PHILADELPHIA (CBS) — The FDA is calling for more men to be included in clinical trials for breast cancer drugs, an effort to understand similarities and differences. It’s rare, but men do get breast cancer. There are about 2,600 new cases of invasive breast cancer in men every year.
By including men in clinical research, the FDA hopes to determine if treatments for them should be altered.
Chef Peter Botros is the owner of several restaurants. Seven years ago, he received a diagnosis that’s usually delivered to women.
“I thought it had to be a mistake,” he said. “Just trying to put the pieces together of how a 26-year-old man could have breast cancer.”
Botros was diagnosed after noticing a bloody discharge from his nipple. It was a devastating blow after losing his mother to breast cancer when he was just 14 years old.
“She had cancer pretty much my whole life — on and off, she had beat it and it came back,” he said. “Beat it and it came back.”
Breast cancer in men is rare, accounting for less than 1% of all breast cancers.
Now the FDA is issuing new recommendations to include men in breast cancer studies to better understand the disease.
“We surprisingly don’t know that much about male breast cancer,” Dr. Ben Park said. “We have a little bit more knowledge than we did 10 years ago, but some of the issues have been because we don’t actually have a lot of male breast cancer patients to study. Many times they are not included in clinical trials.”

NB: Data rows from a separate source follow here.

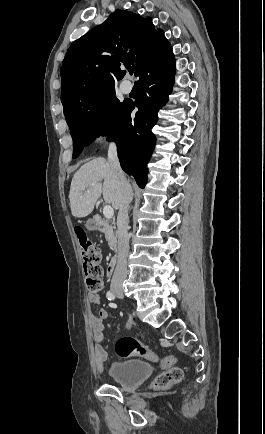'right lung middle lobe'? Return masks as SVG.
Listing matches in <instances>:
<instances>
[{
	"label": "right lung middle lobe",
	"mask_w": 265,
	"mask_h": 434,
	"mask_svg": "<svg viewBox=\"0 0 265 434\" xmlns=\"http://www.w3.org/2000/svg\"><path fill=\"white\" fill-rule=\"evenodd\" d=\"M131 101L115 97V84L62 102L66 121L73 139V158L96 137L112 133L122 122ZM104 124L106 131L99 127Z\"/></svg>",
	"instance_id": "1"
}]
</instances>
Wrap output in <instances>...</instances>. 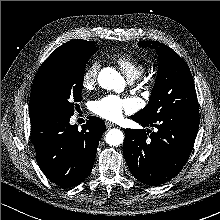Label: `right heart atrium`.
Listing matches in <instances>:
<instances>
[{
	"label": "right heart atrium",
	"instance_id": "right-heart-atrium-1",
	"mask_svg": "<svg viewBox=\"0 0 220 220\" xmlns=\"http://www.w3.org/2000/svg\"><path fill=\"white\" fill-rule=\"evenodd\" d=\"M100 64L98 61H92L84 70L82 74V87L85 90L91 89L97 82V76Z\"/></svg>",
	"mask_w": 220,
	"mask_h": 220
}]
</instances>
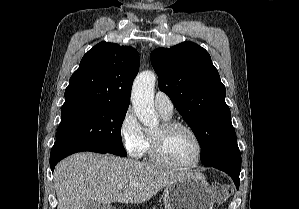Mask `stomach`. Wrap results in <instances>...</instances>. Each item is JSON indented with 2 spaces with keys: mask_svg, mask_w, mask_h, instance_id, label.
<instances>
[{
  "mask_svg": "<svg viewBox=\"0 0 299 209\" xmlns=\"http://www.w3.org/2000/svg\"><path fill=\"white\" fill-rule=\"evenodd\" d=\"M165 209H213L214 197L204 175L190 173L163 191Z\"/></svg>",
  "mask_w": 299,
  "mask_h": 209,
  "instance_id": "1",
  "label": "stomach"
}]
</instances>
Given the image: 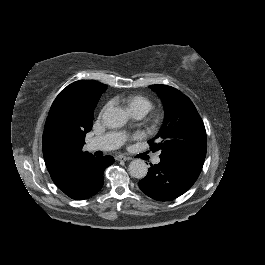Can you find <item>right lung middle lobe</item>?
<instances>
[{
  "label": "right lung middle lobe",
  "instance_id": "dd1d6c3e",
  "mask_svg": "<svg viewBox=\"0 0 265 265\" xmlns=\"http://www.w3.org/2000/svg\"><path fill=\"white\" fill-rule=\"evenodd\" d=\"M100 99V95L92 98L82 109V115L89 121L90 124L93 122V111Z\"/></svg>",
  "mask_w": 265,
  "mask_h": 265
}]
</instances>
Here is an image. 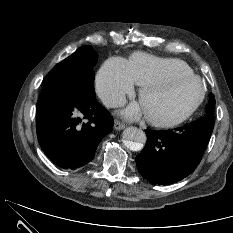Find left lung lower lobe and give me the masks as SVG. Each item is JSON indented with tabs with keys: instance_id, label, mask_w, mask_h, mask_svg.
Returning <instances> with one entry per match:
<instances>
[{
	"instance_id": "0a47b994",
	"label": "left lung lower lobe",
	"mask_w": 233,
	"mask_h": 233,
	"mask_svg": "<svg viewBox=\"0 0 233 233\" xmlns=\"http://www.w3.org/2000/svg\"><path fill=\"white\" fill-rule=\"evenodd\" d=\"M212 131V126L198 121L175 130H147L146 145L136 157L138 171L154 184L182 180L200 163Z\"/></svg>"
}]
</instances>
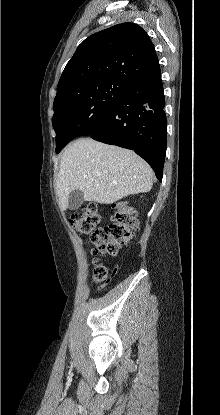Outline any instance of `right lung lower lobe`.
<instances>
[{"label":"right lung lower lobe","instance_id":"98d812e1","mask_svg":"<svg viewBox=\"0 0 220 415\" xmlns=\"http://www.w3.org/2000/svg\"><path fill=\"white\" fill-rule=\"evenodd\" d=\"M161 71L133 84L108 111L91 138L134 150L162 181L167 147V120Z\"/></svg>","mask_w":220,"mask_h":415}]
</instances>
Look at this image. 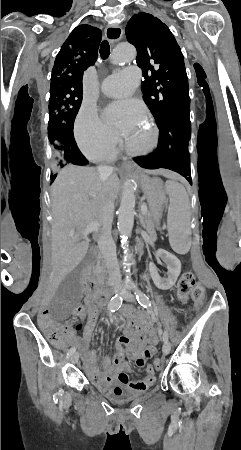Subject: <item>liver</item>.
<instances>
[{"label": "liver", "instance_id": "obj_1", "mask_svg": "<svg viewBox=\"0 0 241 450\" xmlns=\"http://www.w3.org/2000/svg\"><path fill=\"white\" fill-rule=\"evenodd\" d=\"M145 172L179 180L177 174L168 170ZM119 190L120 180L117 174L100 176L96 168H82L72 164L60 170L51 186L53 224L49 292H54L86 256L89 240L83 236L85 228L96 222L101 226L105 222H112L113 214L109 216L107 208L109 202H115L118 198ZM70 234H74L73 238Z\"/></svg>", "mask_w": 241, "mask_h": 450}]
</instances>
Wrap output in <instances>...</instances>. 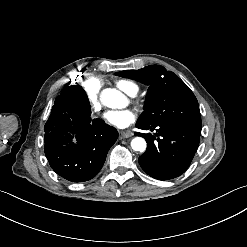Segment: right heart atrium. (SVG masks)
Here are the masks:
<instances>
[{"label":"right heart atrium","instance_id":"right-heart-atrium-1","mask_svg":"<svg viewBox=\"0 0 247 247\" xmlns=\"http://www.w3.org/2000/svg\"><path fill=\"white\" fill-rule=\"evenodd\" d=\"M84 88L92 93L89 95L90 111L93 114H100L103 111L104 93L101 89V81L98 78L87 77L84 80Z\"/></svg>","mask_w":247,"mask_h":247}]
</instances>
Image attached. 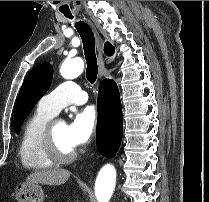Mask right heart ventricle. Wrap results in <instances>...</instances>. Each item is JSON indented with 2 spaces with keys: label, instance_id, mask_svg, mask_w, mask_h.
<instances>
[{
  "label": "right heart ventricle",
  "instance_id": "right-heart-ventricle-1",
  "mask_svg": "<svg viewBox=\"0 0 209 202\" xmlns=\"http://www.w3.org/2000/svg\"><path fill=\"white\" fill-rule=\"evenodd\" d=\"M54 115L38 108L22 127L18 154L22 164L30 169L42 170L52 167L53 160L46 153L42 138L47 124Z\"/></svg>",
  "mask_w": 209,
  "mask_h": 202
}]
</instances>
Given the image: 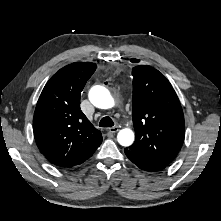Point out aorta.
Returning a JSON list of instances; mask_svg holds the SVG:
<instances>
[{
	"instance_id": "1",
	"label": "aorta",
	"mask_w": 221,
	"mask_h": 221,
	"mask_svg": "<svg viewBox=\"0 0 221 221\" xmlns=\"http://www.w3.org/2000/svg\"><path fill=\"white\" fill-rule=\"evenodd\" d=\"M91 103L100 109H110L115 105V101L110 92L103 86H94L89 92ZM117 140L122 146H130L134 141V132L129 128L119 131Z\"/></svg>"
}]
</instances>
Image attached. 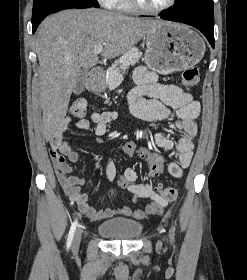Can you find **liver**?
Here are the masks:
<instances>
[{"label":"liver","instance_id":"6515ba94","mask_svg":"<svg viewBox=\"0 0 247 280\" xmlns=\"http://www.w3.org/2000/svg\"><path fill=\"white\" fill-rule=\"evenodd\" d=\"M161 20L127 17L90 8L65 10L47 17L40 25L36 53L40 65V107L46 140L60 128L81 68L98 63L102 56L115 58L133 48Z\"/></svg>","mask_w":247,"mask_h":280}]
</instances>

Treatment that men receive is usually based on data collected on women. The hope is that will change with more men involved in research.
For now, some men need to take special precautions.
“If they have strong family history and there are women with breast cancer in that family, they should also undergo genetic testing and counseling and screening,” Park said.
Botros says he shares his story to help get rid of the stigma, to let men with breast cancer know they shouldn’t feel ashamed or alone.
Cases of breast cancer are usually more advanced in men by the time they are diagnosed because awareness among men is less and they are less likely to assume a lump is breast cancer, which can cause a delay in seeking treatment.